HIGHER EDUCATION BUBBLE UPDATE: D.I.Y. Education Before YouTube.

For the striving youths of 19th-century America, learning was often a self-driven, year-round process. Devouring books by candlelight and debating issues by bonfire, the young men and women of the so-called “go-ahead generation” worked to educate themselves into a better life.

Is this old-fashioned culture of self-improvement making a comeback? The mainstream school system — with its barrage of tests, Common Core and “excellent sheep” — encourages learning as a passive, standardized process. But here and there, with the help of YouTube and thousands of podcasts, a growing group of students and adults are beginning to supplement their education.

School isn’t going away.
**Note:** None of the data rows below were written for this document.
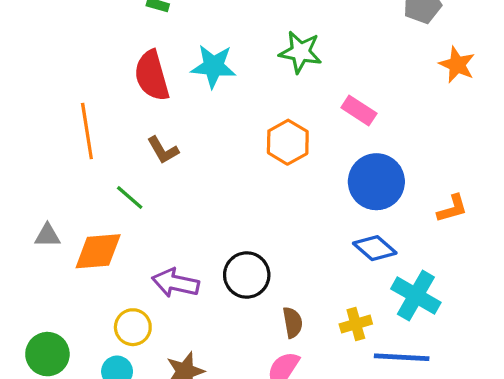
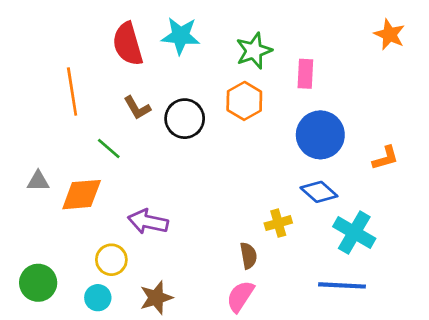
green star: (300, 52) -> (254, 51), moved, turned -30
pink rectangle: (359, 111) -> (305, 74), turned 60
black circle: (247, 275) -> (185, 119), moved
yellow cross: (356, 324) -> (278, 223), moved

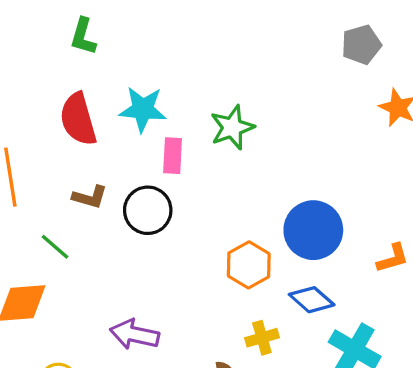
pink rectangle: (305, 74) -> (173, 156), moved
orange hexagon: (244, 101) -> (249, 265), moved
brown L-shape: (137, 108) -> (90, 197), turned -44
purple arrow: (148, 222) -> (134, 334), moved

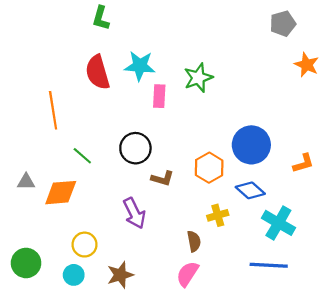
brown L-shape: (90, 197) -> (163, 178), moved
black circle: (148, 210) -> (135, 148), moved
purple arrow: (134, 334) -> (134, 213), turned -128

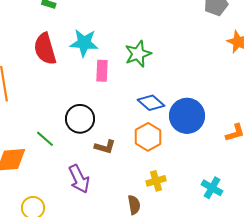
green line: (82, 156) -> (45, 139), moved
blue diamond: (250, 190) -> (151, 103), moved
cyan cross: (278, 223) -> (212, 188), size x0.7

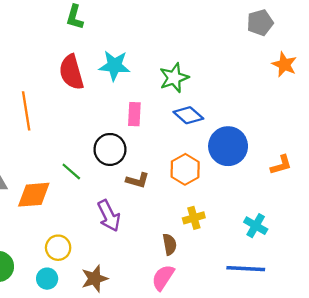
pink rectangle: (102, 71) -> (134, 114), moved
blue diamond: (151, 103) -> (188, 115), moved

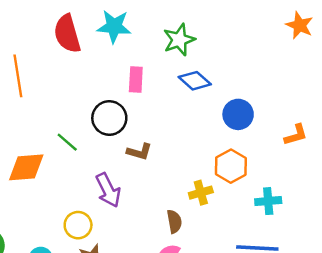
blue circle: (228, 146) -> (238, 114), size x0.7
orange hexagon: (185, 169) -> (231, 166), moved
cyan cross: (256, 226) -> (268, 201), turned -35
yellow circle: (58, 248) -> (78, 225), moved

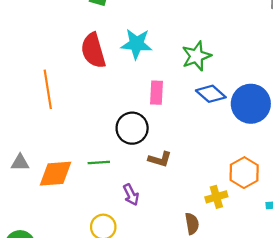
blue circle: (238, 114) -> (251, 104), moved, size x1.4
green line: (67, 142) -> (99, 163), moved, turned -45
purple arrow: (108, 190) -> (131, 195), size x0.7

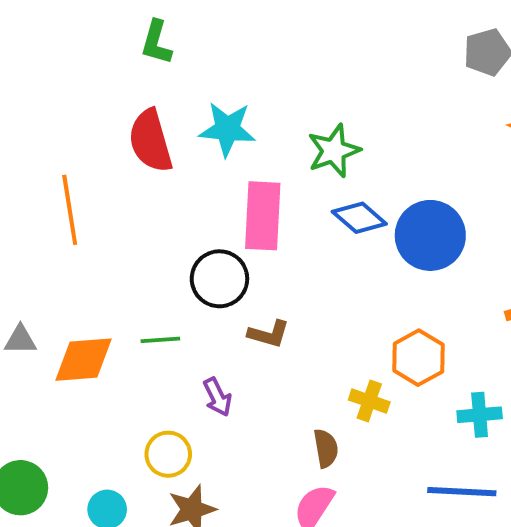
pink rectangle: (156, 93) -> (263, 216), size x1.6
yellow cross: (216, 197) -> (369, 401), turned 35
But more and more people are realizing what their 19th-century predecessors knew: that the best learning is often self-taught.

Back then, it was a matter of necessity. There were plenty of schoolhouses in 19th-century America, but few young people could attend them regularly. They had to work. Most pieced together a semester of classes here, three months there.

In 1870, students averaged under 80 days in school each year. Even though America had incredibly high literacy rates, and admirable schools for those with free time, most young Americans supplemented formal schooling with their own makeshift curriculums.

“Even though?” Maybe that’s backwards. Meanwhile, all is proceeding as I have foreseen.